1. Clone ESP-IDF (v5.2.1 stable release):
```bash
mkdir -p ~/esp
git clone -b v5.2.1 --recursive https://github.com/espressif/esp-idf.git ~/esp/esp-idf
```
2. Run the toolchain installation:
```bash
cd ~/esp/esp-idf
./install.sh esp32
```
3. Initialize the environment:
```bash
source ~/esp/esp-idf/export.sh
```
4. *(Optional)* If `cmake` or `ninja` are missing in your environment, install them inside the active Python virtual environment:
```bash
pip install cmake ninja
```
---
## Building and Flashing
Once the toolchain environment is loaded, execute the following commands in the `esp32-aldl` root workspace folder:
### 1. Set Build Target
```bash
idf.py set-target esp32
```
This command generates the build directories and loads settings from `sdkconfig.defaults` (enabling Bluetooth SPP and setting the FreeRTOS clock frequency to 1000 Hz).
### 2. Compile Project
```bash
idf.py build
```
This builds the bootloader, partition table, ESP-IDF drivers, Bluetooth stack, and the main application code, producing `build/esp32-aldl.bin`.
### 3. Flash & Monitor
Flash the firmware to the ESP32 and open the terminal console to view serial output (replace `/dev/ttyUSB0` with your target serial port):
```bash
idf.py -p /dev/ttyUSB0 flash monitor
```
To exit the serial monitor, press `Ctrl + ]`.
---
## How It Works
### Signal Decoding
The firmware registers an Interrupt Service Routine (ISR) triggered on any edge (both rising and falling) of **GPIO 4**. Pulse widths are calculated in microseconds using `esp_timer_get_time()` and pushed to a volatile ring buffer.

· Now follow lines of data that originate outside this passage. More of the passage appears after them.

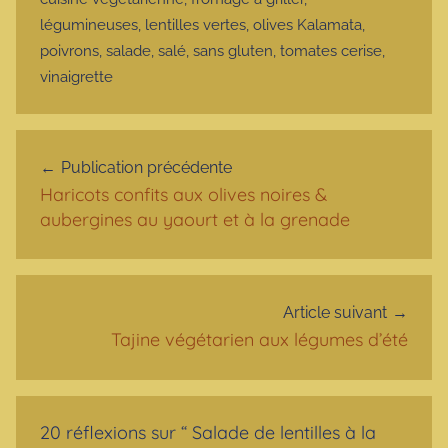
légumineuses
,
lentilles vertes
,
olives Kalamata
,
poivrons
,
salade
,
salé
,
sans gluten
,
tomates cerise
,
vinaigrette
Navigation de l’article
Publication précédente
Haricots confits aux olives noires &
aubergines au yaourt et à la grenade
Article suivant
Tajine végétarien aux légumes d’été
20 réflexions sur “
Salade de lentilles à la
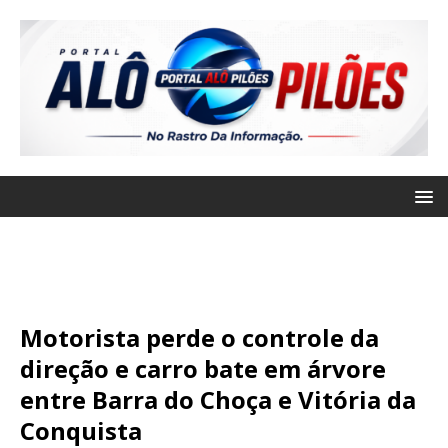
Motorista perde o controle da
direção e carro bate em árvore
entre Barra do Choça e Vitória da
Conquista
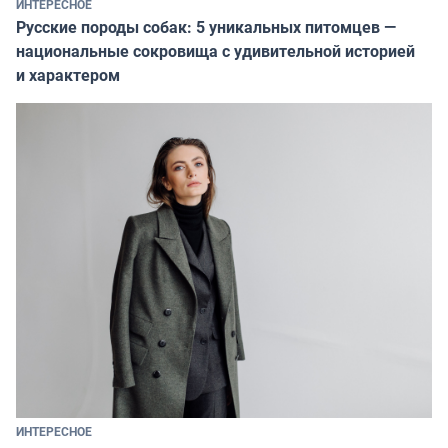
ИНТЕРЕСНОЕ
Русские породы собак: 5 уникальных питомцев —
национальные сокровища с удивительной историей
и характером
ИНТЕРЕСНОЕ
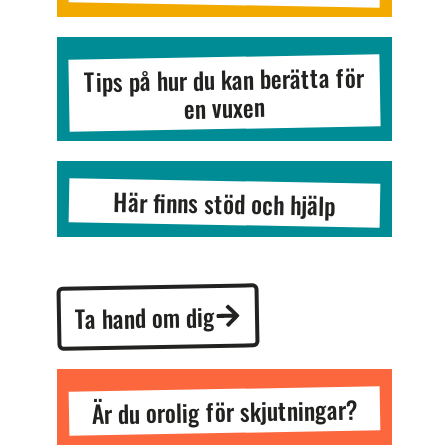
Tips på hur du kan berätta för
en vuxen
Här finns stöd och hjälp
Ta hand om dig
Är du orolig för skjutningar?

The high-priority `aldlDecodeTask` pops pulses from the ring buffer:
- Glitches under `300us` are discarded.
- Idle gaps over `13500us` reset the decoder.
- Pulses are classified into Logical `0` (approx. `1.11ms`), Logical `1` (approx. `4.16ms`), or Merged pulses.
- Decoded bits are reconstructed into 25-byte frames.
### Bluetooth Transmission
When a 25-byte frame is fully received, it is pushed to `bt_queue`.
The `btTransmitTask` waits on the queue:
- Prepend the 2-byte hard-sync header (`0xAA 0x55`).
- Sends the packet (`27 bytes` total) over the Bluetooth Classic Serial Port Profile connection via the `esp_spp_write()` API.
- The device advertises itself under the classic Bluetooth name `ESP32-ALDL`.